Through Virtual Collaboration, Adult Education Students Earn Certificates

As Joliet Junior College was preparing to transfer courses online in mid-March because of the COVID-19 pandemic, adult education instructor Angela Logwood was already preparing for how her summer global supply chain management support courses would be impacted.

“The writing was on the wall. I knew that we needed to act quickly to prepare for the unknown,” said Logwood. “I organized a meeting at a local coffee shop that had good WiFi.” 

Logwood, who teaches the course alongside business professor Jim Revis, had already been preparing students to transition them completely online for the summer. The March meeting served as the final chance to train in person, and build the necessary support network to complete their certificates by summer’s end. 

“At first, I was very worried when my instructor said that we could no longer meet in class and would be working completely from home. I didn't know if I could do it,” said Sofia Cortes, 42, who lives with her husband and two sons in Joliet. “Today, I am completely comfortable as an online student.”

Global Supply Chain cohort
Students meeting in March. From left: Olenka Pisconte, David
Fuentes,  Francisco Lopez, Sofia Cortes, Lidia Sanchez, Julio
​​​​Samano, Nabil Khiar, Ana Hernandez. Not pictured: Yuliana

By earning a certificate of completion, Cortes, who worked at a warehouse emptying trucks, sought to elevate her employment status. So she dually enrolled in global supply chain management and English as a second language. The pandemic added to the rigors of that learning.

As part of the Integrated Career and Academic Preparation System (ICAPS), those seeking their high school equivalency through JJC can simultaneously work toward a Certificate of Completion by co-enrolling in its global supply chain management program. It's coordinated jointly by JJC's Adult Education Services and Business Department.

“English is not my native language. When we met in person, I could ask my classmates questions if I did not understand a word. I also liked listening to my classmates speak so I could learn how to pronounce words in the industry,” said Cortes. “Being online has been challenging. But I learned how to use voice translate which has really helped me.”

For 40-year-old Francisco Lopez, a father of two from Joliet, working online by himself was a brand new experience.

“I preferred being with my classmates to work through the lessons,” he said. “I had to learn how to communicate with my instructors and classmates online to get things done.  But it all worked out.”
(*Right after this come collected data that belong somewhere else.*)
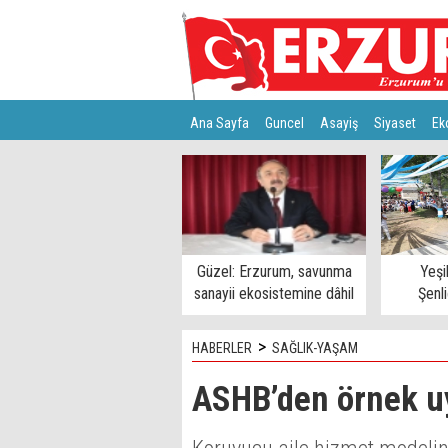
Ana Sayfa
Guncel
Asayiş
Siyaset
Ek
Türkiye
Teknoloji
Güzel: Erzurum, savunma
Yeşi
sanayii ekosistemine dâhil
Şenl
edilmeli
>
HABERLER
SAĞLIK-YAŞAM
ASHB’den örnek 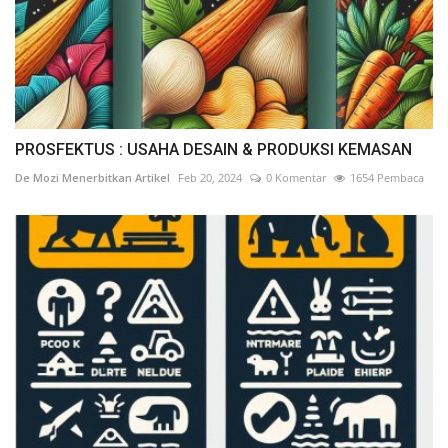
PROSFEKTUS : USAHA DESAIN & PRODUKSI KEMASAN
De Mozi Menerbitkan Artikel
Feb 20, 2024
0 Komentar
1654 Pembaca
Lopez, who has worked in the global supply chain environment for years, said he learned a lot about the industry through JJC.

“Angela [Logwood] and Jim [Revis] always worked so hard at helping us succeed while we were in class,” said Lopez. “I wasn't sure how things would work by going completely online.  When we met in March, Angela worked so hard to make sure we had everything we needed to finish the semester online and prepared us for summer classes online. Her hard work was just the push and motivation I needed to keep going.”

Cortes said her supervisor now considers her bi-lingual, and the remote course instruction has helped her career. 

“I also learned a lot about computer systems, inventory, receiving and how to modify counts and weights. I have been promoted to the office,” she said.  

For Logwood, the March meeting not only prepared students for remote instruction, but built a family of learners.

On Sept. 10, the college will hold a drive-thru celebration honoring its certificate of completion earners.

“I am happy and excited to celebrate with my classmates and our families. I also look forward to seeing my teachers and friends in adult education. I am very grateful to JJC administration to make this possible,” said Cortes.

The drive-thru celebration begins at 6 p.m. Sept. 10 outside the A-Building at JJC’s Main Campus, 1215 Houbolt Road.